The new value was available
earlier if it was a cache
miss?
I didn't remember that the SH2 didn't support virtual memory (perhaps because I've never used SuperH). That makes sense, then.
I think that, for the ways people most commonly use CPUs, it's acceptable if the value you read from a register in a load delay slot is nondeterministic, for example depending on whether you resumed from a page fault or not, or whether you had a cache miss or not. It could really impede debugging if it happened in practice, and it could impede reverse-engineering of malware, but I believe that such things are actually relatively common. (IIRC you could detect the difference between an 8086 and an 8088 by modifying the next instruction in the program, which would have been already loaded by the 8086 but not the 8088. But I'm guessing that under a single-stepping debugger the 8086 would act like an 8088 in this case.) The solution would probably be "Stop lifting your arm like that if it hurts;" it's easy enough to not emit the offending instruction sequences from your compiler in this case.

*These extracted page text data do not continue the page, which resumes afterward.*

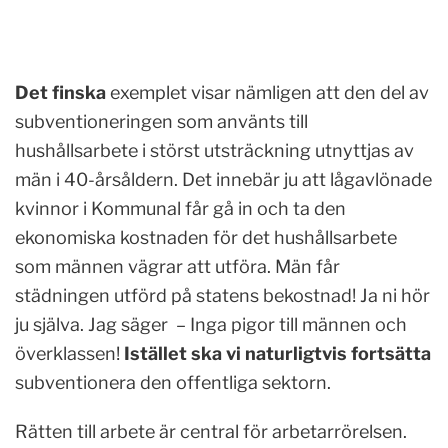
Det finska
exemplet visar nämligen att den del av
subventioneringen som använts till
hushållsarbete i störst utsträckning utnyttjas av
män i 40-årsåldern. Det innebär ju att lågavlönade
kvinnor i Kommunal får gå in och ta den
ekonomiska kostnaden för det hushållsarbete
som männen vägrar att utföra. Män får
städningen utförd på statens bekostnad! Ja ni hör
ju själva. Jag säger
– Inga pigor till männen och
överklassen!
Istället ska vi naturligtvis fortsätta
subventionera den offentliga sektorn.
Rätten till arbete är central för arbetarrörelsen.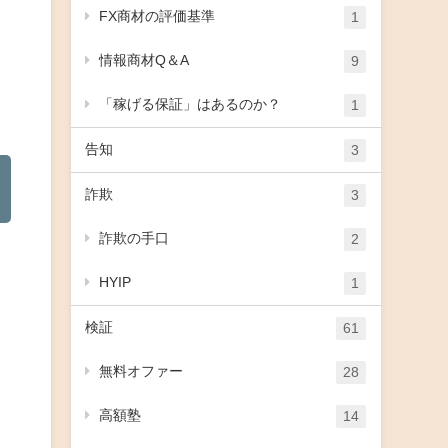
FX商材の評価基準
1
情報商材Q＆A
9
「稼げる保証」はあるのか？
1
告知
3
詐欺
3
詐欺の手口
2
HYIP
1
検証
61
無料オファー
28
高額塾
14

The case where people really worry about nondeterminism is where it exposes information in a security-violating way, as in Spectre, which isn't even nondeterminism at the register-contents level, just the timing level.
Myself, I have a strong preference for strongly deterministic CPU semantics, and I've been working on a portable strongly deterministic (but not for timing) virtual machine for archival purposes. But clearly strong determinism isn't required for a usable CPU.